▸ **Try it**
Collect each line of the records containing the string "Achievement".

═════ The records

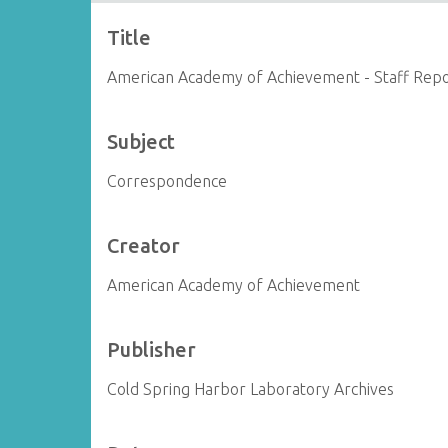
Title
American Academy of Achievement - Staff Rep
Subject
Correspondence
Creator
American Academy of Achievement
Publisher
Cold Spring Harbor Laboratory Archives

══════════

▸ **Response to this exercise**
American Academy of Achievement - Staff Rep
American Academy of Achievement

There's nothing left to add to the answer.